Here is what I remember.
I remember Nick breaking open Harry’s car door.
I remember helping to pull Harry out.
I remember thinking that we shouldn’t move Harry because we could paralyze him.
But I also remember thinking that I couldn’t possibly stand by and allow Harry to stay there, slumped on the wheel like that.
I remember holding Harry in my arms as he bled.
I remember the deep gash in his eyebrow, the way the blood coated half his face in thick rust red.
I remember seeing the cut from where the seat belt had sliced the lower side of his neck.
I remember two of his teeth being in his lap.

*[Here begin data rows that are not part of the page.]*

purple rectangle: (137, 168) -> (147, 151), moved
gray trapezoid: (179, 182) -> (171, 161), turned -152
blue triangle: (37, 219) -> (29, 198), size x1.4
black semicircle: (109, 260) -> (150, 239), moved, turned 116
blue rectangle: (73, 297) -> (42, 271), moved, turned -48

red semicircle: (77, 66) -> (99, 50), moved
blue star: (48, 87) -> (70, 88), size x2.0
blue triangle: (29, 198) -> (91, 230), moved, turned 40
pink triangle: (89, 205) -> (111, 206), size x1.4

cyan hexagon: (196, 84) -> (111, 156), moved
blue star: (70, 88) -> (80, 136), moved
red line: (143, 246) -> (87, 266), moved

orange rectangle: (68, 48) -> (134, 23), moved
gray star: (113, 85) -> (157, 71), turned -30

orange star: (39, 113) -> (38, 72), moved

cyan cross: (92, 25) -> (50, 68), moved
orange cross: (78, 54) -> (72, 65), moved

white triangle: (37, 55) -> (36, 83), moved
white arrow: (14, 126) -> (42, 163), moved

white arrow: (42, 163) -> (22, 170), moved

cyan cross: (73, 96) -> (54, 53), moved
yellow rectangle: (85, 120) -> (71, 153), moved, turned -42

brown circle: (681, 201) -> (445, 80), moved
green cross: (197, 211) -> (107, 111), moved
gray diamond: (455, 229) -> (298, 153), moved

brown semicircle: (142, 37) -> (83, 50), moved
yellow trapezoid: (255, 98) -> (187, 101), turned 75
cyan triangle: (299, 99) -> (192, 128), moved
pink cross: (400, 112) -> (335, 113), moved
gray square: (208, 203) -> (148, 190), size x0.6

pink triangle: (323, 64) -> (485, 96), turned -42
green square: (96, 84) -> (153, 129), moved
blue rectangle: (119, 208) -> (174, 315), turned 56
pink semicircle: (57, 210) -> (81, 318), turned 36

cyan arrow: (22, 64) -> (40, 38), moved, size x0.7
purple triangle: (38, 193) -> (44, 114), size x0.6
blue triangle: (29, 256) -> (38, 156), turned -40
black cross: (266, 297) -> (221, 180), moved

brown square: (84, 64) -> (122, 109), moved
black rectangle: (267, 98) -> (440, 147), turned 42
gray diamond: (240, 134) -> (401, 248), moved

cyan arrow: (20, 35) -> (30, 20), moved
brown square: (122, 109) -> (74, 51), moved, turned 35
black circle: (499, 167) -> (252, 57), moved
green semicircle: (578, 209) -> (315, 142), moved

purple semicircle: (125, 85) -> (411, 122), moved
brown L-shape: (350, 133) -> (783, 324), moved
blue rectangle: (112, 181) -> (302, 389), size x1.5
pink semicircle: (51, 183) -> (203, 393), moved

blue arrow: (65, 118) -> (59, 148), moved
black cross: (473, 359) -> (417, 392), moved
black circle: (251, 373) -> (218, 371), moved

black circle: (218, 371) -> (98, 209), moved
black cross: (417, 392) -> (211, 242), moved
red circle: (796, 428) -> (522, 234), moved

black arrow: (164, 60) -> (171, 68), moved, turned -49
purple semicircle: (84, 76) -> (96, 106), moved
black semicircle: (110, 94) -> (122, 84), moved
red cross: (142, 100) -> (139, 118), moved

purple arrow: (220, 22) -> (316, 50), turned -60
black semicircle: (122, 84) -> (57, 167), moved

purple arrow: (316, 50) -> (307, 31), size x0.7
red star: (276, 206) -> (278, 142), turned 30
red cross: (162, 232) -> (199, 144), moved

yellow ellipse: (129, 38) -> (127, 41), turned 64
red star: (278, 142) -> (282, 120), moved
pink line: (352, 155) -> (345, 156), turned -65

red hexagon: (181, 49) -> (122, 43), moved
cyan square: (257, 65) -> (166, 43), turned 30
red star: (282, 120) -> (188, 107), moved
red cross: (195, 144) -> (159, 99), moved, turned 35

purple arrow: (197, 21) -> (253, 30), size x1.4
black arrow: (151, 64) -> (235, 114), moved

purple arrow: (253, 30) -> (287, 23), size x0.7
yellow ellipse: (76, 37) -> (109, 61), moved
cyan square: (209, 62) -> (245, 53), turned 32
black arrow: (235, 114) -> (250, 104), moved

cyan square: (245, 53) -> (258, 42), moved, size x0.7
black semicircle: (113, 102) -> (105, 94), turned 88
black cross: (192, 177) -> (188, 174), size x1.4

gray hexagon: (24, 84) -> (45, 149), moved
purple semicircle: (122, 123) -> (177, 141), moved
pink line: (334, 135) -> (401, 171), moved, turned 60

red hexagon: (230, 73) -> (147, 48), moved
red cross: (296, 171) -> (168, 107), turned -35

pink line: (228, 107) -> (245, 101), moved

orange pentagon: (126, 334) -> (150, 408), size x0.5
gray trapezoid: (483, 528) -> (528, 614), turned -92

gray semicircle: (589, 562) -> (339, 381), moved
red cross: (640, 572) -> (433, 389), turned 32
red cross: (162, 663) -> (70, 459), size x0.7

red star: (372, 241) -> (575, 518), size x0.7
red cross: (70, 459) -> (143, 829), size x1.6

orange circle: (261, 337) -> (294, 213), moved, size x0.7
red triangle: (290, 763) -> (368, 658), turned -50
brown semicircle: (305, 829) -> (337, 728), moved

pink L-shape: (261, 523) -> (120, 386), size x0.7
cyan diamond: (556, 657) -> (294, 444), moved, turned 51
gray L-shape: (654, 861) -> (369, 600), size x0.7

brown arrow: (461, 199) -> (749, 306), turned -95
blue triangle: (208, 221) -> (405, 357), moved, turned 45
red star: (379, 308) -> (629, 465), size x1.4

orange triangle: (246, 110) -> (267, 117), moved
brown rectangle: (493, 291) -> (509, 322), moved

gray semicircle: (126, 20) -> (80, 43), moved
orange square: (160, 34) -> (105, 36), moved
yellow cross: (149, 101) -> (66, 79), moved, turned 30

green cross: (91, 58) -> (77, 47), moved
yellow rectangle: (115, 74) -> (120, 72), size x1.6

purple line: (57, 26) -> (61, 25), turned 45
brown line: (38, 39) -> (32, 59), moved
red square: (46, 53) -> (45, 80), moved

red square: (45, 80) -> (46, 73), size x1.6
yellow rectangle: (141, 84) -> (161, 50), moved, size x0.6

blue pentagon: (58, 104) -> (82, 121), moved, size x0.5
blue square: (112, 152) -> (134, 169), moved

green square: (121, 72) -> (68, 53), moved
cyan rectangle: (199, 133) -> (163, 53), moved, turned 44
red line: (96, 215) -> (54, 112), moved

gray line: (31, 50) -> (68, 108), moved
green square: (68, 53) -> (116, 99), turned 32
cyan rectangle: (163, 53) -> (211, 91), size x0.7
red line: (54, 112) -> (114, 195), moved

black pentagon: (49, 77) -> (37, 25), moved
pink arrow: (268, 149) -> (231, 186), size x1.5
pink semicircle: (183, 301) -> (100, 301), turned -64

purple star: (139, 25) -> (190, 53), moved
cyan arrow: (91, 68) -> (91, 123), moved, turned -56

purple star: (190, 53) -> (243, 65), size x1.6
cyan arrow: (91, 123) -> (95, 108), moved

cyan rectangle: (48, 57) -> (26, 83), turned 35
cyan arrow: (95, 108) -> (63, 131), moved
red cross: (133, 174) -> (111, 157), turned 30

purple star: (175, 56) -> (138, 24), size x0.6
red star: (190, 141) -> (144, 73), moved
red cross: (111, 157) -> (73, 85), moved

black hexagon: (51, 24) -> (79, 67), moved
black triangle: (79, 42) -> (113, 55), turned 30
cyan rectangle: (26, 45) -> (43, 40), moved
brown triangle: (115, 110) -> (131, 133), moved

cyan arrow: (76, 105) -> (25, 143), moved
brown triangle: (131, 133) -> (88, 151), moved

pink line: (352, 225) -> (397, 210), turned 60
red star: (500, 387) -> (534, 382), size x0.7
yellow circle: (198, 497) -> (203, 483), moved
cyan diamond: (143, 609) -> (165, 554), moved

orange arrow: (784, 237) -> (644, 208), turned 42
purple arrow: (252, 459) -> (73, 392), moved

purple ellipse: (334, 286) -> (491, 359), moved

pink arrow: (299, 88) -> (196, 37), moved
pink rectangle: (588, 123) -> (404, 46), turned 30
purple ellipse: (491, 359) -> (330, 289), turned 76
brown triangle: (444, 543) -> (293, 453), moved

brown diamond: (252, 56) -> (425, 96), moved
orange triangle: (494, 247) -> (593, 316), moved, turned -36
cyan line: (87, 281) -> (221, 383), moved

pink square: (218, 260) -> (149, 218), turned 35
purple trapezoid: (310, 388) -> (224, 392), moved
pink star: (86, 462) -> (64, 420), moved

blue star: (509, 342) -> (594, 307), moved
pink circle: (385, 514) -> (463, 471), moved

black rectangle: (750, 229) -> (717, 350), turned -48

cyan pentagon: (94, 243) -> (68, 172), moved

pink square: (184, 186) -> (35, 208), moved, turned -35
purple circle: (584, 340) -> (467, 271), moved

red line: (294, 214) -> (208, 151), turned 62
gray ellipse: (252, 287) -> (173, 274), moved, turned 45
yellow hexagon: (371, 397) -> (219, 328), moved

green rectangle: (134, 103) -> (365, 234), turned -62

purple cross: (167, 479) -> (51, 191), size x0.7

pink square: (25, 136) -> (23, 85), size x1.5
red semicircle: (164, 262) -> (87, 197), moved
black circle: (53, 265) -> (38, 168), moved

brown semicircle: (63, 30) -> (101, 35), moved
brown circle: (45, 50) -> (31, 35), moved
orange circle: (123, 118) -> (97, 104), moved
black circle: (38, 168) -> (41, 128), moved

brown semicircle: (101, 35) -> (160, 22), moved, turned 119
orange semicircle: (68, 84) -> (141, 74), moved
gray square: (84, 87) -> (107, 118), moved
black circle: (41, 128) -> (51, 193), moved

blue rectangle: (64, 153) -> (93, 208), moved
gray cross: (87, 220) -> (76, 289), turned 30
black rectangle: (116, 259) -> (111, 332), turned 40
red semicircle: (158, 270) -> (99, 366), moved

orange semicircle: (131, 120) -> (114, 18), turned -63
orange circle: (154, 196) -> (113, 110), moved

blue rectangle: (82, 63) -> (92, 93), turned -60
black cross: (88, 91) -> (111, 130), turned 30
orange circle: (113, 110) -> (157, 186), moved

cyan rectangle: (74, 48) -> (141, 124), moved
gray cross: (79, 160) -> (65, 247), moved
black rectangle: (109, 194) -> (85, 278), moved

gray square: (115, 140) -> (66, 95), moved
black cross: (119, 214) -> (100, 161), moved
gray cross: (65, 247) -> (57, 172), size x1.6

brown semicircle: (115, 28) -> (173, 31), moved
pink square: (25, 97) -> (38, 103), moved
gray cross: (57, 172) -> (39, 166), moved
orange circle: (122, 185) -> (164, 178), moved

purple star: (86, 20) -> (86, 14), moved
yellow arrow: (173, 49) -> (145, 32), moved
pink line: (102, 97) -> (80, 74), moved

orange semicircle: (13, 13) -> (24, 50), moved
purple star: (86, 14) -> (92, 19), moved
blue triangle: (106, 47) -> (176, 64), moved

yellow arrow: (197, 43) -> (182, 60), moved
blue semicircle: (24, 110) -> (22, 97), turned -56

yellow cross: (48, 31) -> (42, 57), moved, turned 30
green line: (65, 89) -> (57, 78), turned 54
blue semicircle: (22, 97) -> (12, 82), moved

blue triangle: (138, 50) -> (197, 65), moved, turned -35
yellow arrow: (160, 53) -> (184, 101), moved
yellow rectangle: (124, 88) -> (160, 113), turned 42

I remember rocking him back and forth.
I remember saying, “Stay with me, Harry. Stay with me. Stay true blue.”
I remember the other man on the road next to me. I remember Nick telling me he was dead. I remember thinking that no one who looked like that could be alive.
I remember Harry’s right eye opening. I remember the way it inflated me with hope, the way the white of his eye looked so bright against the deep red of the blood. I remember how his breath and even his skin smelled like bourbon.
I remember how startling the realization was—once I knew Harry might live, I knew what had to be done.
It wasn’t his car.
No one knew he was here.
I had to get him to the hospital, and I had to make sure no one found out he’d been driving. I couldn’t let him go to jail. What if they tried him for vehicular manslaughter?
I couldn’t let my daughter find out her father had been driving drunk and killed someone. Had killed his lover. Had killed the man who he said was showing him he could love again.